3. On behalf of the respondents, a counter affidavit was filed by Col. Y.S. Bisht in which particulars as to petitioner's entry in the army, his posting and impugned order of dismissal, passed against him are not denied. It is stated in the counter affidavit that initially there were four suspects, namely Hav Kartar Singh, Hav Narottam Lal, Gnr Udai Singh and Gnr Gyan Singh in the matter of theft to Rs. 14,000/- from the regiment. It is also stated in the counter affidavit that on 3.9.1983, at dinner time, Maj. Jagga Singh, Officiating Commanding Officer, ordered petitioner and 2/Lt. K.S. Paul, to get the four suspects thrashed out so that the theft can be worked out. On 4.9.1983, Gnr Gyan Singh was taken to Balnoi Mor and was thrashed to obtain his confession. It was done under the orders of the petitioner. It is further stated in the counter affidavit that Gnr Udai Singh was brought to Unit Lines on 5.9.1983, in hospital dress with hands tied behind his back. On his arrival, on the same day, Mandir Parade was held at about 18.00 hours. It is further stated in said affidavit of Col. Bisht that on orders of petitioner, unauthorised punishment of beating was given to Gnr Udai Singh (deceased), Gnr Gyan Singh by Hav Sohan Lal, Hav Jeet Ram, N.K. S.I.K. Nair, L.N.K. S.S. Kaware and L.N.K Ram Avtar. It is alleged that Gnr Gyan Singh and Gnr Udai Singh were tortured and Gnr Gyan Singh (No. 14344346Y), gave details regarding torture of hanging of Gnr Udai Singh upside down by a rope and inserting bottle in his anus, which ultimately resulted in recovery of substantial amount of stolen money. He further gave details that when he apprehended the similar torture, so he confessed and gave remaining amount, to avoid the brutal torture. However, in the counter affidavit, it is admitted that Gnr Udai Singh was admitted again in the hospital on 12.9.1983 and thereafter on 15.9.1983, he was put to a list of 'Acute Renal Failure'. On 17.9.1983, he was lifted by helicopter and later when was being sent to Delhi on 18.9.1983, he died. The probable cause of the death in the post mortem report, as stated in the counter affidavit is that 'death could have been due to renal failure as diagonised clinically'. The counter affidavit, filed on behalf of the respondents, further discloses that according to the surgeon, the renal failure could have been due to the reasons: (a) Shock due to peripheral circula failure. (b) Crush syndrome (multiple injuries). (c) Kidney failure.

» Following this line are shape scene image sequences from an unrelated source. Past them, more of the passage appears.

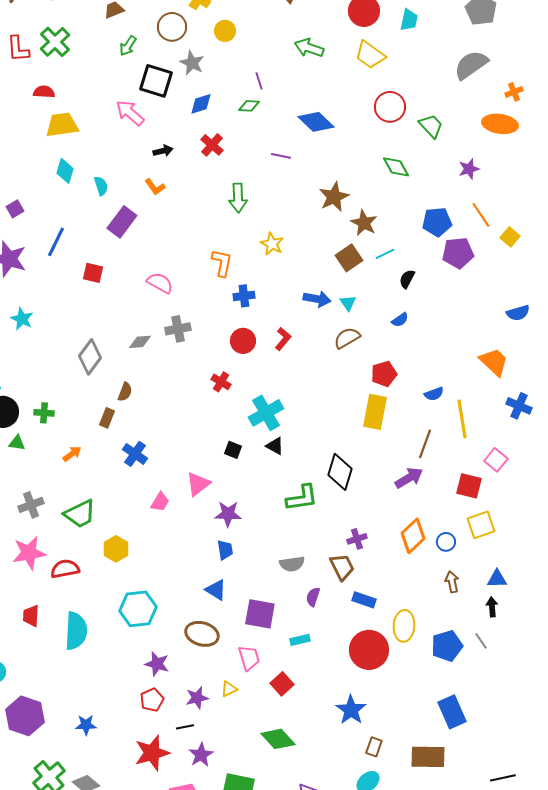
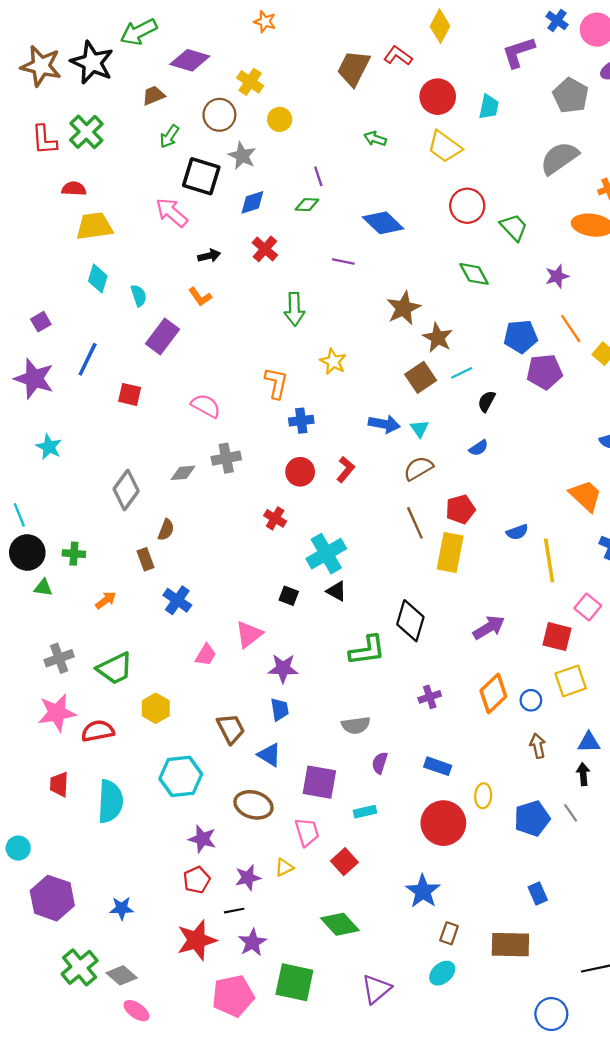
green arrow: (309, 48) -> (375, 139), size x0.7
brown rectangle: (107, 418) -> (146, 559), turned -42
brown line: (425, 444) -> (415, 523), moved, turned -44
brown trapezoid: (342, 567) -> (231, 729), moved
yellow ellipse: (404, 626) -> (483, 796), size x0.7
blue rectangle: (452, 712) -> (538, 894), size x0.6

As per the post mortem report, the external injuries were:- 'multiple old partly healed up abrasions with scab formulation sealtered over left forehead, both wrists, at leg and ankle at places and on the back at places'. In Para 21 of the counter affidavit, it is stated that petitioner did not disclose regarding the act of beating, to Commanding Officer Lt. Col. G.S. Attariwala. It is also stated that Court of Inquiry was presided by Col. D.S. Sachar on 28.10.1983. As per the counter affidavit, involvement of the petitioner in the beating of Gnr Udai Singh as well as Gnr Gyan Singh was established. However, it took long time to filter out evidence and processing the case vis a vis other officers, allegedly involved in the matter. Meanwhile, period of limitation provided of three years for initiation of trial by General Court Martial, under Army Act, 1950 passed, and no trial by Court Martial was possible. As such the administrative action was taken under Section 19 of Army Act, read with Rule 14 of Army Rules, 1954. Lastly, it is stated in the counter affidavit that impugned order is just, proper and not in violation of any of the laws.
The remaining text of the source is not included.